Social Anxiety Focus: Offending Others [Also: Taijin Kyofusho]
While the social anxiety types described so far are primarily concerned with the impression of the self made on others, this subtype’s main focus lies on the possibility of offending others, as well as on the pursuit of avoiding this.
In Japanese culture, a specific type of social anxiety disorder with this core feature has been described. Taijin Kyofusho (対人恐怖症) refers to an excessive fear of interpersonal relations and one of its subtypes is mainly concerned about making other people feel uncomfortable (Iwase et al., 2000). Instead of dreading to be embarrassed around others, this subtype fears embarrassing others.

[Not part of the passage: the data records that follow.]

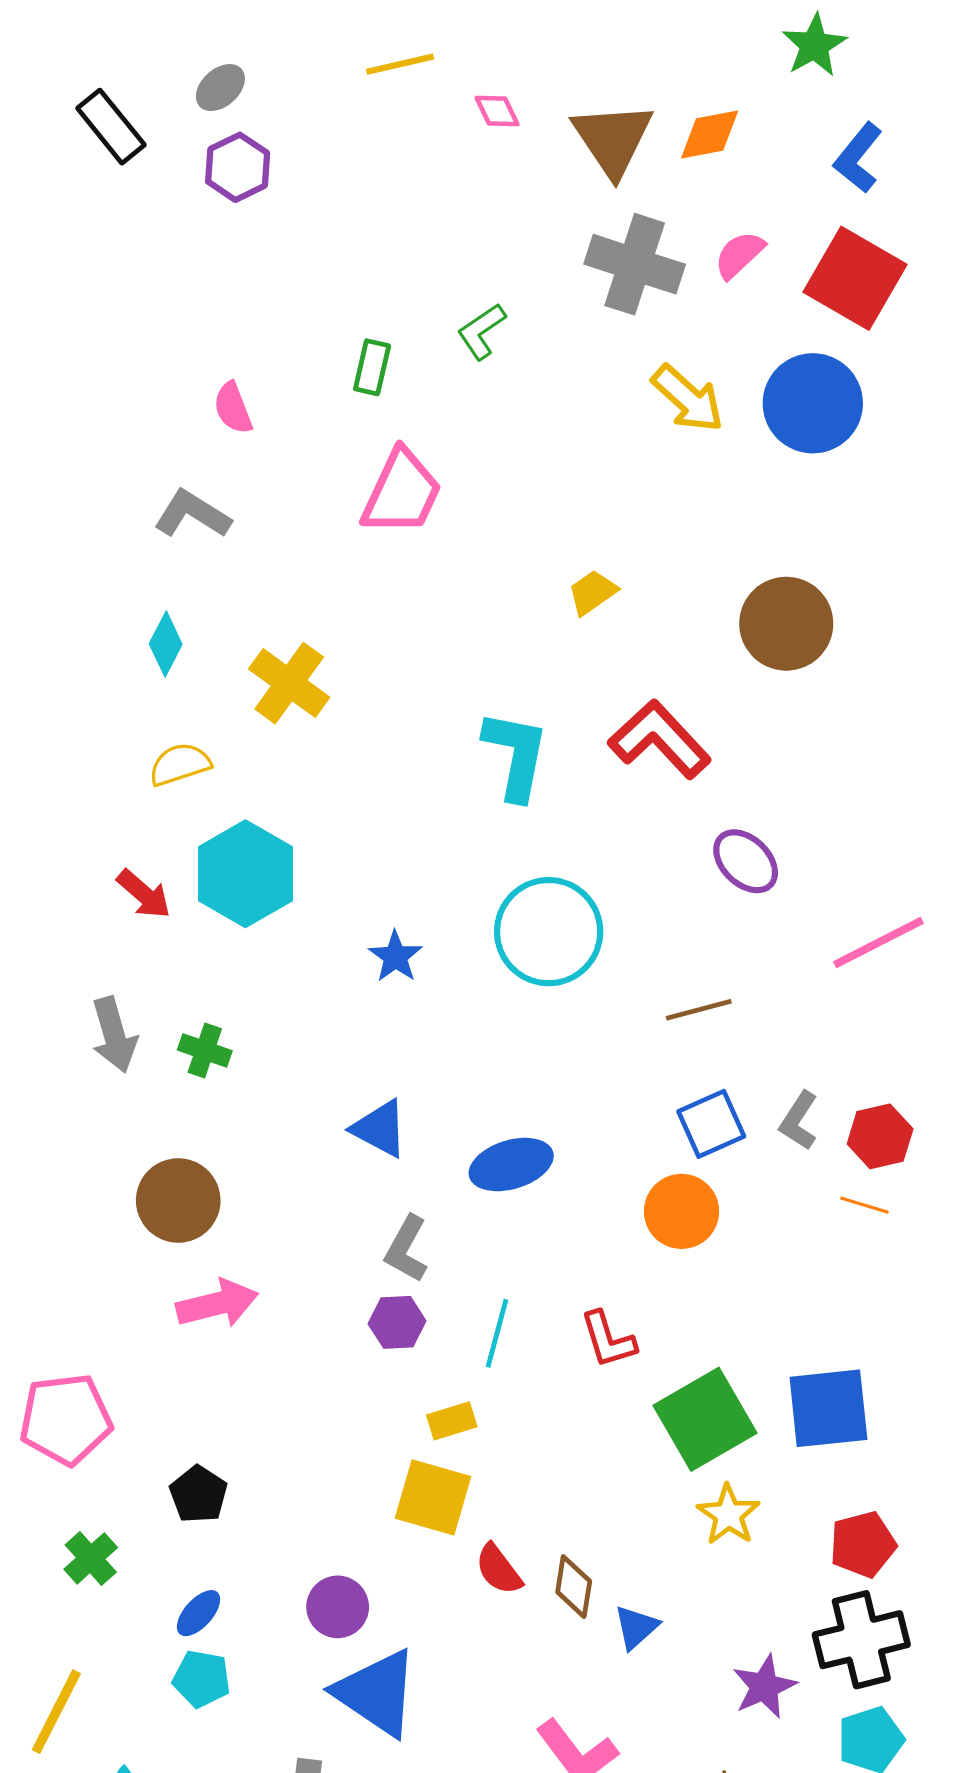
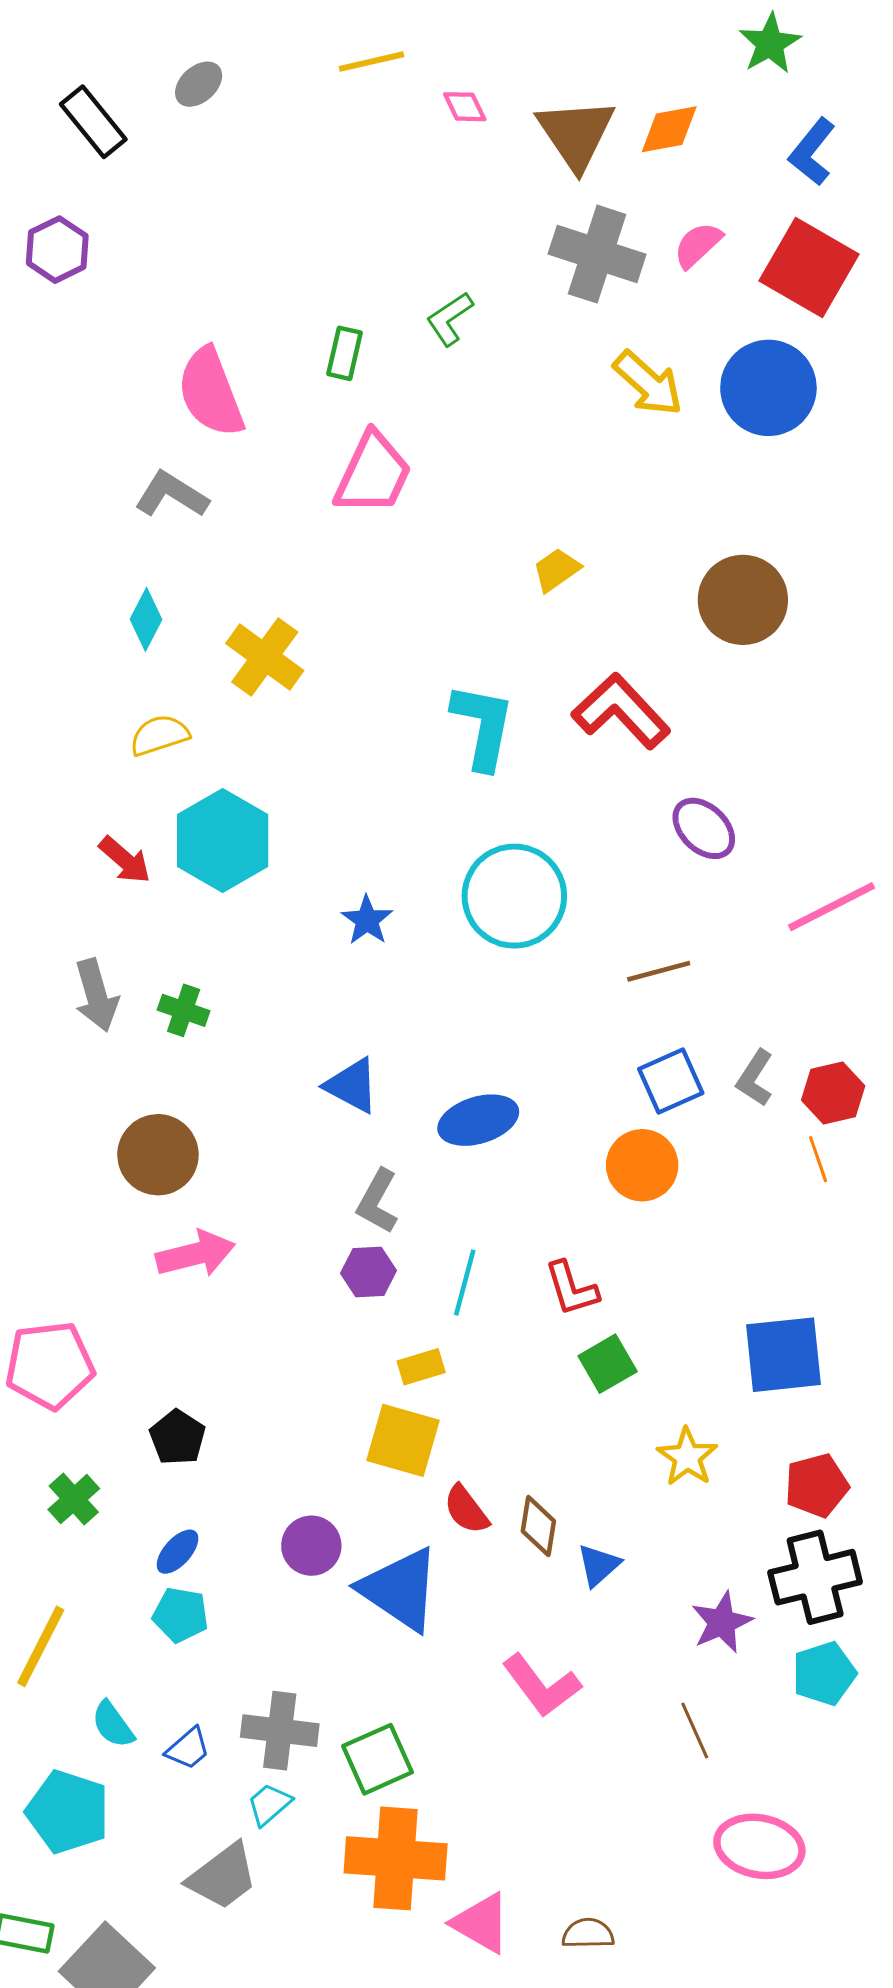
purple hexagon: (238, 167) -> (57, 250), moved
pink semicircle: (233, 408) -> (211, 392), size x1.8
orange line: (864, 1205) -> (818, 1159), turned 54
green square: (705, 1419) -> (608, 1364), moved, size x0.6
blue triangle: (377, 1693) -> (400, 1589), moved

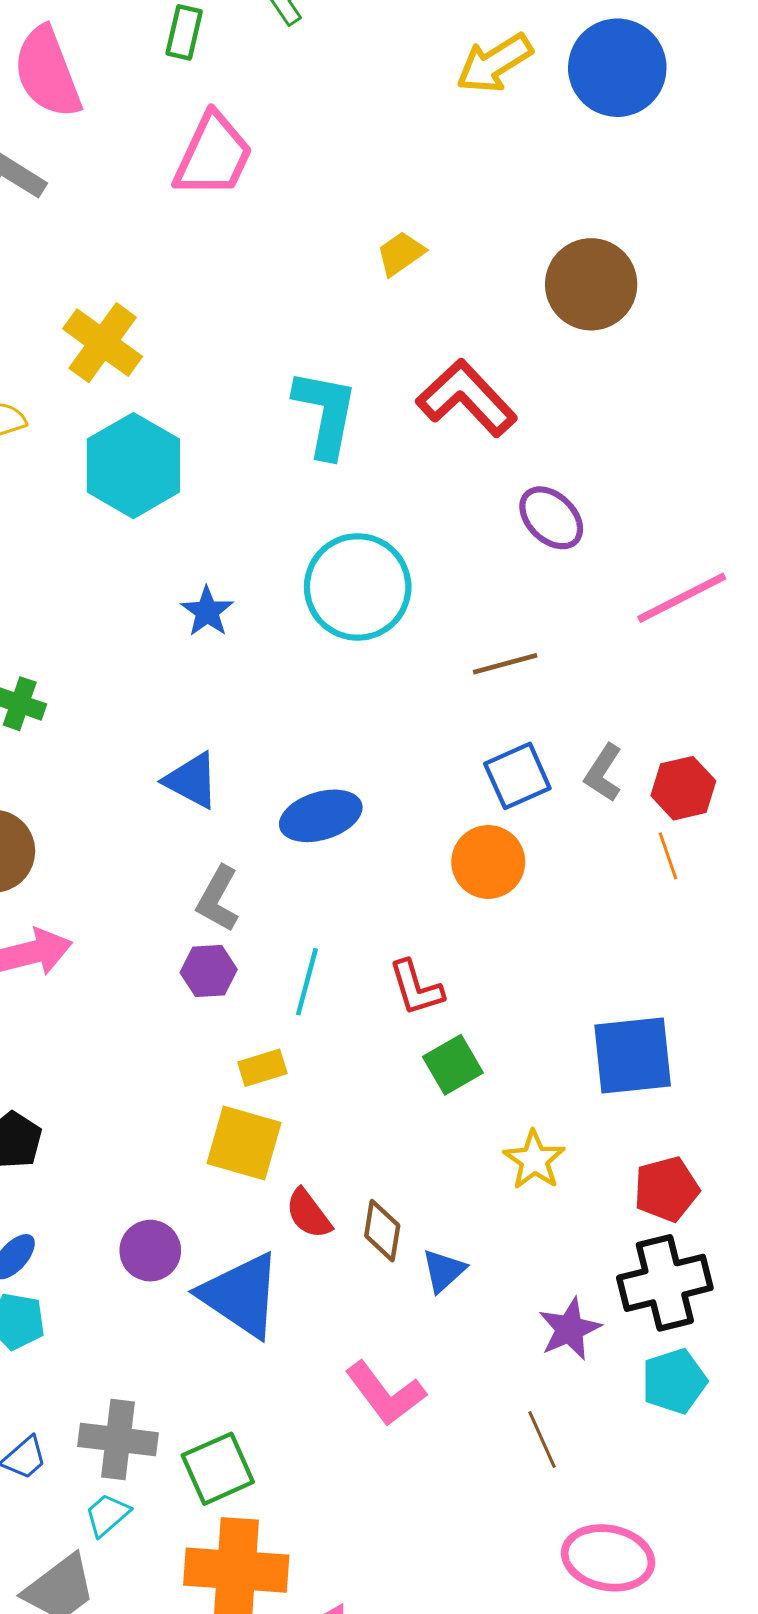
yellow arrow: (648, 383) -> (494, 63), turned 106
cyan hexagon: (223, 840) -> (133, 466), moved

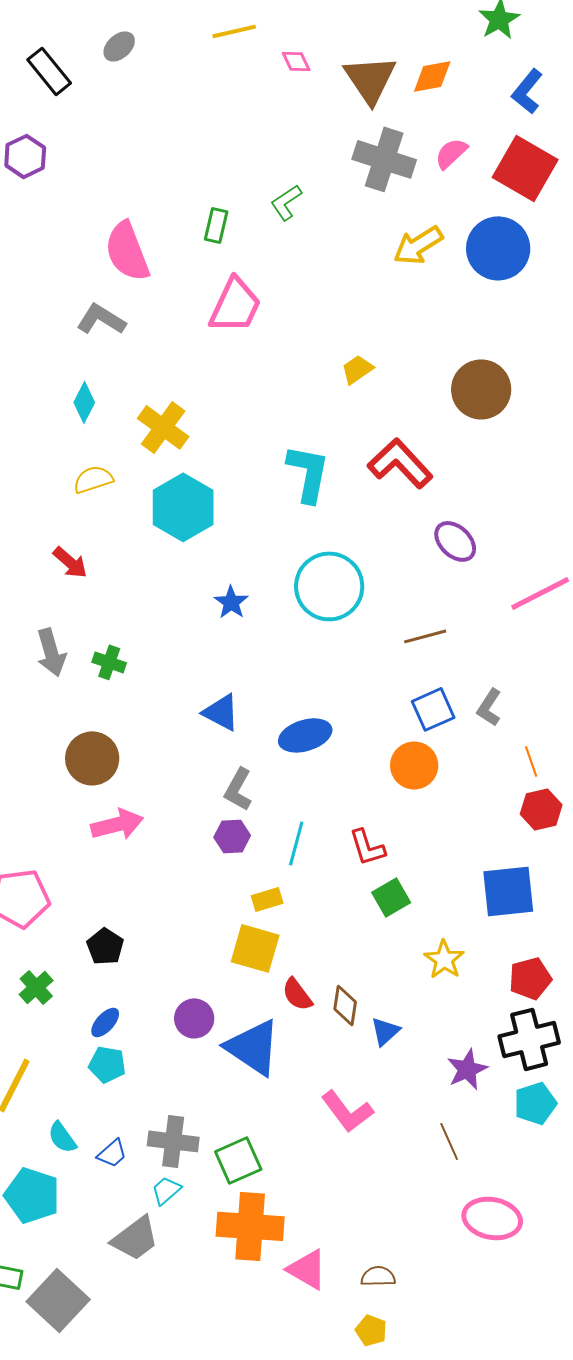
red hexagon: (683, 788) -> (541, 809), moved

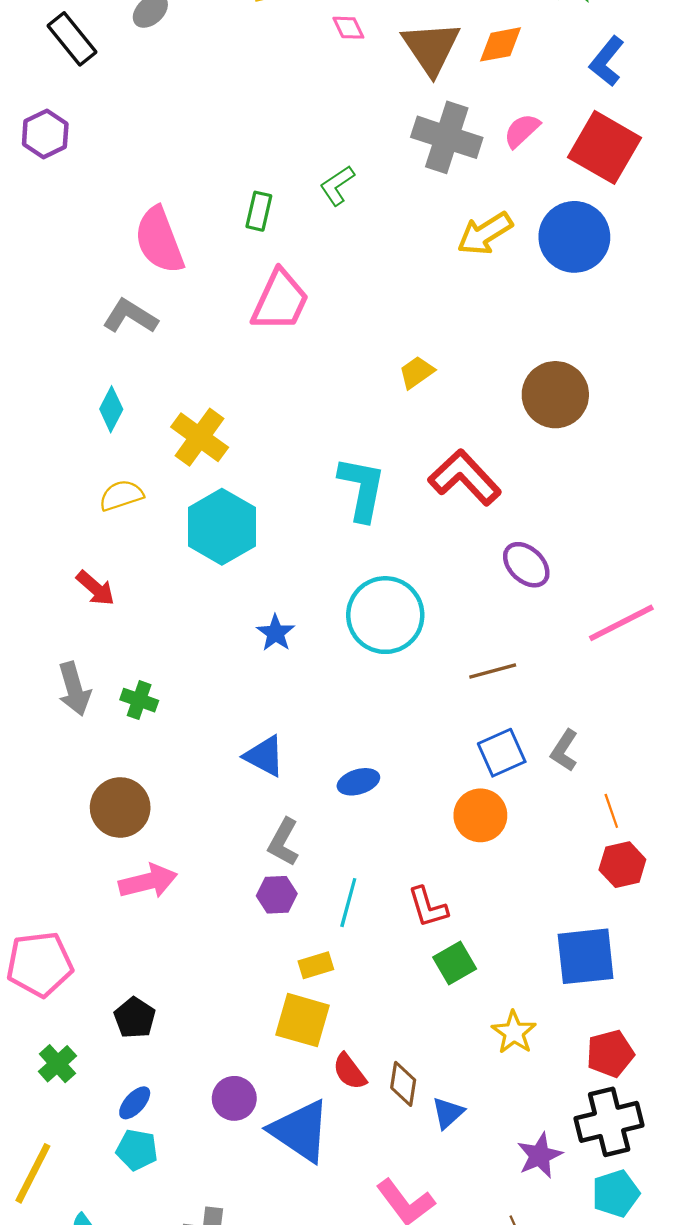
blue ellipse: (305, 735) -> (358, 782), size x0.7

It has been suggested that this phenomenon is associated with collectivist cultures which accentuate social harmony and interdependence (Rector, Kocovski, & Ryder, 2006). However, it has been found that people in Western culture who cherish the same values report symptoms of this type as well (Dinnel, Kleinknecht, & Tanaka-Matsumi, 2002).
It has been pointed out that fears of offending others could be traced back to SAD’s core fear of being negatively evaluated, as upsetting others increases the risk of being rejected and disapproved of (Magee, Rodebaugh, & Heimberg, 2006).
Be that as it may, thoroughly assessing these fears is beneficial for treatment as this allows for proper coverage in therapy (Spoka & Cardaciotto, 2014). The same accounts for the underlying causes of social anxiety.
Please keep in mind that the types of social anxiety disorder discussed in this section are merely proposals from different research teams and remain subject to discussion. Depending on your health care professional, one or the other form of subtyping may be used, if any.